Could somebody give me a breakdown of this sentence?

[deactivated user]

    I'm starting to get to the point where it's extremely hard for me to understand sentences when I first see them, even after looking at the definitions of each word. Not that this is necessarily a bad thing, I wouldn't expect myself to be able to understand every sentence when I first see it after just being taught some of the words it uses, just need to practice more.


    English is not my first language, but I'm missing a word in the translation, wouldn't 'How many tables are THERE in the room?' sound much more natural?


    The longest one so far!


    Kind of sounds like english, so it'll be easeier to remember phrase


    "Are" should be optional


    Why is it 'テーブルは' instead of 'テーブルが'?


    I wrote how many tables in the room. This means the same thing.


    It is hard to get things right when you don't know if this wants with or without kanjis.


    へやにテーブルはいくつありますか? How many tables in the room are there? へやにはテーブルはいくつありますか?How many tables are in the room? am I thinking too much?


    I think it should be "how many tables are there in the room?"


    I got it wrong because i said "how many table are in the room" because i want paying enough attention...

    I've been duped!


    I would argue that "How many tables in the room?" should count, as, in spoken English, depending on the context, that wouldn't be an odd way to word the sentence.


    it's still grammatically incorrect, you can omit certain words in spoken English but that doesn't mean you should write it like that.


    the characters "あり”did not appear on my screen when selecting the answers!


    I gave the correct wording but it was 'wrong' because I didn't start with a capital 'H' in how.


    I omitted 'there' in this exercise, so it was incorrect; yet in the same exercise for chairs, including 'there' is wrong.
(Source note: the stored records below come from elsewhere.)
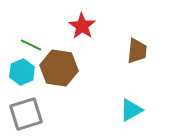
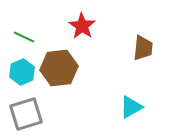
green line: moved 7 px left, 8 px up
brown trapezoid: moved 6 px right, 3 px up
brown hexagon: rotated 15 degrees counterclockwise
cyan triangle: moved 3 px up
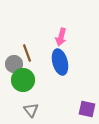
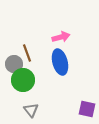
pink arrow: rotated 120 degrees counterclockwise
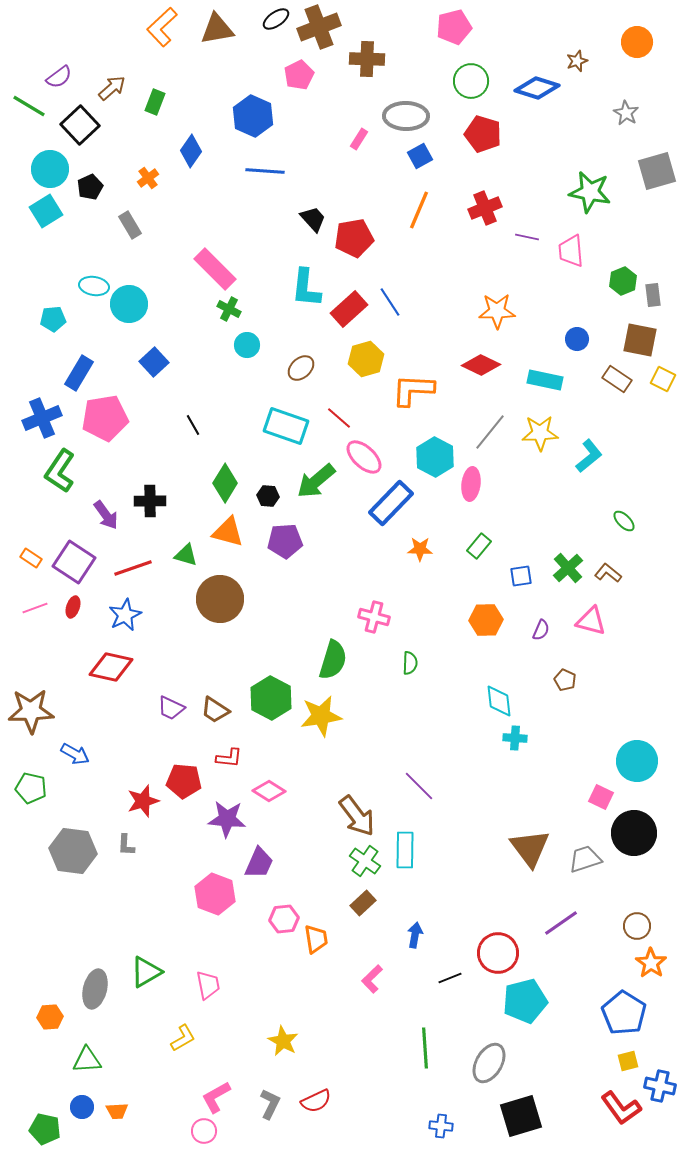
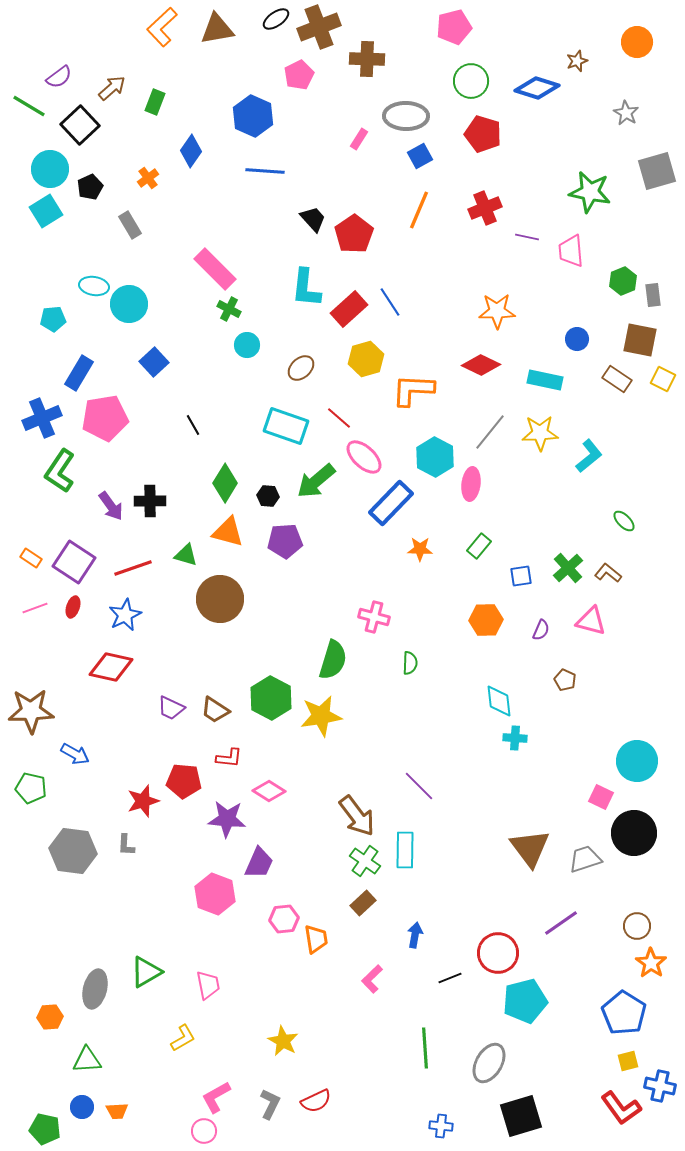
red pentagon at (354, 238): moved 4 px up; rotated 24 degrees counterclockwise
purple arrow at (106, 515): moved 5 px right, 9 px up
Which is correct?


    Having given the correct solution it is marked incorrect


    I read somewhere in duolingo's comments that when you use に, there is an implied は behind it, so you have to use が since there can't be two "ha" in the same sentence. So I'm really confused, can someone explain this to me ? Thanks!


    that's kinda wrong, it depends on the context and what sentence you are talking about. The は particle is about the topic and topic is different sometimes from the subject, like in this case the room is the subject while the "table is the topic", you can also say the topic is "the tables in the room" as a whole.

    You need to read a bit about how topic works in japanese, here is an good article about it:



    Either "are there in the room" or "in the room"


    Interface is getting worse. Tried to leave a message with the flag icon thing. You can't leave a message! The drop-down info things on the question line won't go away, so you can't answer the question?! etc etc. Is it just me?


    So I came here because I had this sentence as an audio file with a には after 部屋. So when it said to type what you hear, I typed what was there and it was incorrect. The audio on THIS page however is not the same as the one in the exercise so somewhere along the line there is a problem with this.

    For some reason to me 部屋にはテーブルがいくつありますか feels more natural but I may be way off base, はand が are also not strictly used in topic/subject conjunction if there's emphasis being conveyed and so on.

    But I did report the phrase anyway because the audio I got and the audio on this page don't match, and nor do the sentences :/

    Would appreciate input from a native speaker on whether 部屋にはテーブルがいくつありますか is nonsense though...For me it feels like... 部屋には - in the room (topic) テーブルが (the tables) subject いくつありますか (are how many?)